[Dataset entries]

■ ■ ■ ■

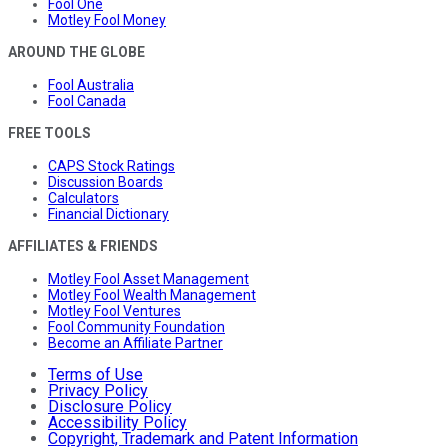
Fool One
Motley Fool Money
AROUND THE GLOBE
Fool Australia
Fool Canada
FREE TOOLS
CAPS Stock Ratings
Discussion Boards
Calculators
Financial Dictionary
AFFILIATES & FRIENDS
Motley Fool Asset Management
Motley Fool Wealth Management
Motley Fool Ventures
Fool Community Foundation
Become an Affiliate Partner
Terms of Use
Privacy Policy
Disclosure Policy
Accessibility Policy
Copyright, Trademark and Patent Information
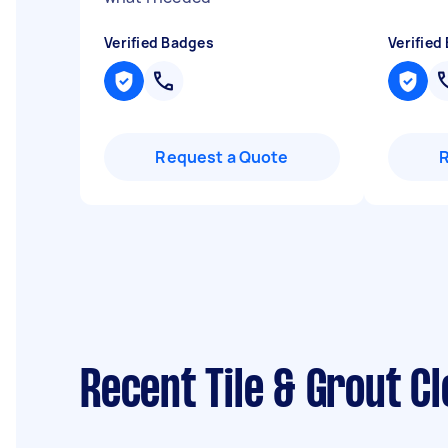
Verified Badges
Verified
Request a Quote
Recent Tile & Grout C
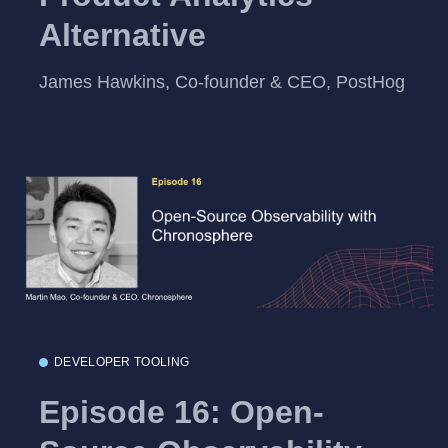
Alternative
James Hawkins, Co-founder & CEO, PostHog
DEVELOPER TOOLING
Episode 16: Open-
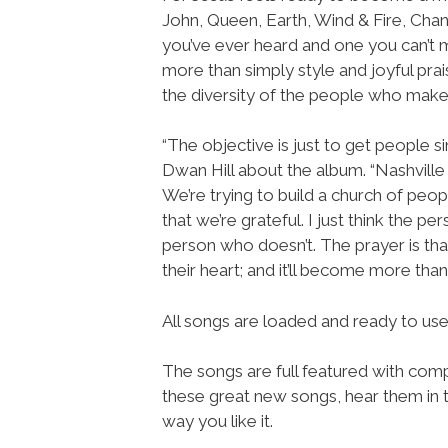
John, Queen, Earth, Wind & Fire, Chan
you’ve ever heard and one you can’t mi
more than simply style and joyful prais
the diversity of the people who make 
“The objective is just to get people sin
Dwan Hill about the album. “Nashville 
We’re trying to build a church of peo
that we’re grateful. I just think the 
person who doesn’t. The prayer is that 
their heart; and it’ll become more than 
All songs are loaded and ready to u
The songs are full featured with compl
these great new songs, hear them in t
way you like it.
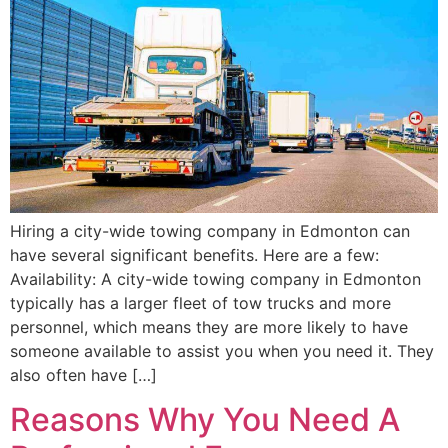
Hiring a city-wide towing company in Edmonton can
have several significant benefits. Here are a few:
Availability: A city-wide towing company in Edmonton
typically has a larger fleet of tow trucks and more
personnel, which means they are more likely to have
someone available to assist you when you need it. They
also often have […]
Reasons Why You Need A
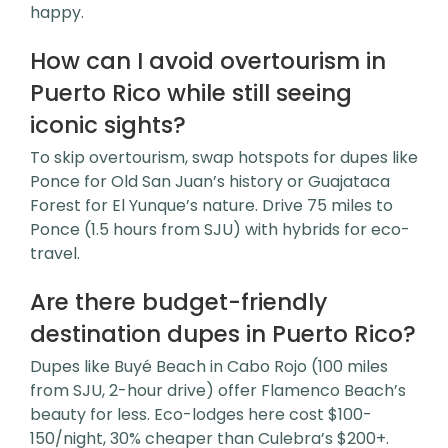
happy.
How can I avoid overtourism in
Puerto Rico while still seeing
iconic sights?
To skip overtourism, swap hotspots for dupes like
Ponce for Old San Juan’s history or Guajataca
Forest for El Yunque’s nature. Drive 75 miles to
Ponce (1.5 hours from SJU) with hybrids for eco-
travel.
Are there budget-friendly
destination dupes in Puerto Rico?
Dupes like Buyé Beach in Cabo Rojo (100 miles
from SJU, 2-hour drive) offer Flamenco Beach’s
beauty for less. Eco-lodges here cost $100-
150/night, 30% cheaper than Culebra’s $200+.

■ ■ ■ ■

Task:
Search the records for the word "more" and return every line that holds it.

Output for this task:
more than simply style and joyful prais
their heart; and it’ll become more than 
typically has a larger fleet of tow trucks and more
personnel, which means they are more likely to have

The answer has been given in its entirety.